WHAT THIS TASK INVOLVES → Starting at the line that contains "Bagikan Mercon", repeat each line exactly until the records end, keeping both the first and the last.

Records from a dataset
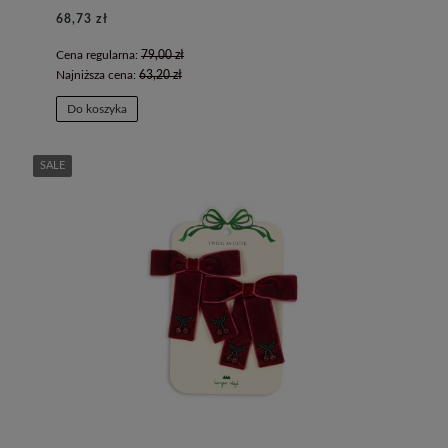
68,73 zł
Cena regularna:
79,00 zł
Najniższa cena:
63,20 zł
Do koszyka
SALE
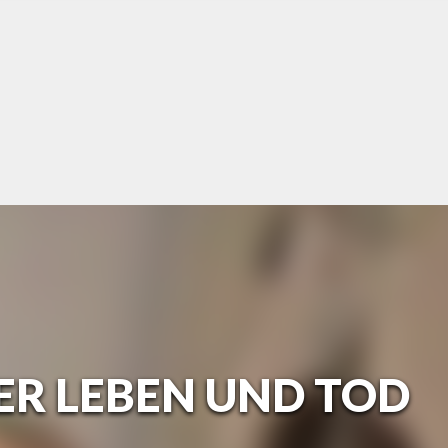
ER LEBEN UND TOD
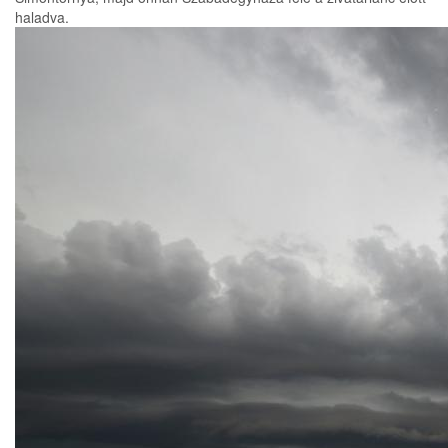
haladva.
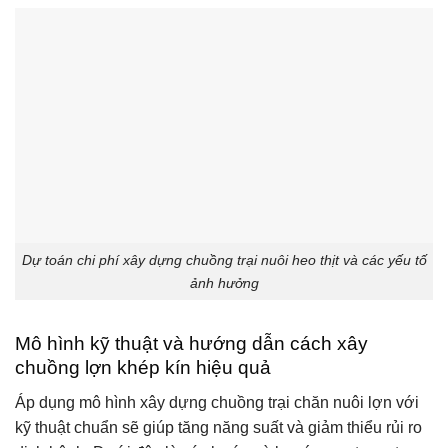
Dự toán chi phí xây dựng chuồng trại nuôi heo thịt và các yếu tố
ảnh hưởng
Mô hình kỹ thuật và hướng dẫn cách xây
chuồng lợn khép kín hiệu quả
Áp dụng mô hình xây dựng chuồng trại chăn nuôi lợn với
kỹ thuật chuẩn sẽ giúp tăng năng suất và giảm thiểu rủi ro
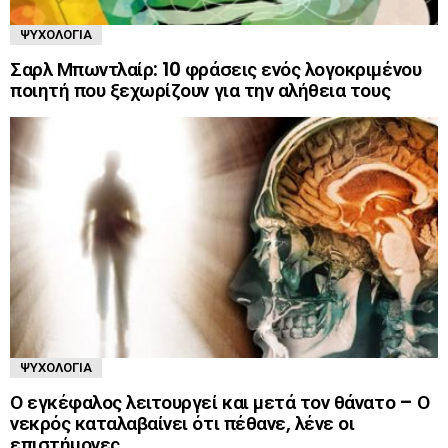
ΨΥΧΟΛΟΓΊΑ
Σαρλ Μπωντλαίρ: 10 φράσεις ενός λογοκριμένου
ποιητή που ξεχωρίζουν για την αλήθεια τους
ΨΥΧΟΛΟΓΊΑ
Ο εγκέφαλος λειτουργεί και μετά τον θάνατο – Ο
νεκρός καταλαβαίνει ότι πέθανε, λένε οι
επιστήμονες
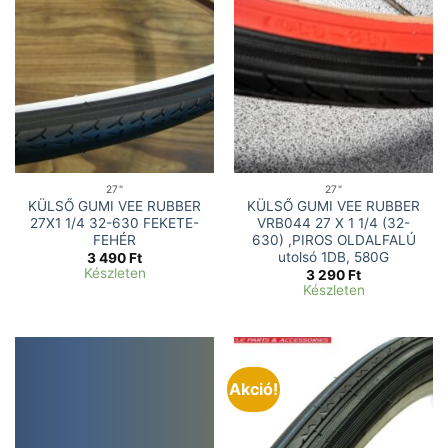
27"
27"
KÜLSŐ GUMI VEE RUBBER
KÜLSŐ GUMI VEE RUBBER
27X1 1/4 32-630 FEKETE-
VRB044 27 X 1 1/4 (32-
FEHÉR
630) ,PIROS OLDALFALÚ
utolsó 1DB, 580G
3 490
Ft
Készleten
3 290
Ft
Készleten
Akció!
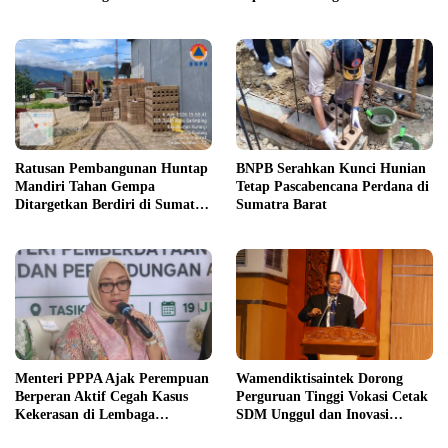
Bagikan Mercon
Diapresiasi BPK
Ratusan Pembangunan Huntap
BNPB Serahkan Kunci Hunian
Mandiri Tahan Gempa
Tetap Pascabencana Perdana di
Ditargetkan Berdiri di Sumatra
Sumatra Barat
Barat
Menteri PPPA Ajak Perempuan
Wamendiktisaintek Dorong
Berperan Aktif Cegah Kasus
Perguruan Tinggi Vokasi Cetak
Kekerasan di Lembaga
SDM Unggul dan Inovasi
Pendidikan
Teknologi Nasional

YOUR RESPONSE →
Bagikan Mercon
Diapresiasi BPK
Ratusan Pembangunan Huntap
BNPB Serahkan Kunci Hunian
Mandiri Tahan Gempa
Tetap Pascabencana Perdana di
Ditargetkan Berdiri di Sumatra
Sumatra Barat
Barat
Menteri PPPA Ajak Perempuan
Wamendiktisaintek Dorong
Berperan Aktif Cegah Kasus
Perguruan Tinggi Vokasi Cetak
Kekerasan di Lembaga
SDM Unggul dan Inovasi
Pendidikan
Teknologi Nasional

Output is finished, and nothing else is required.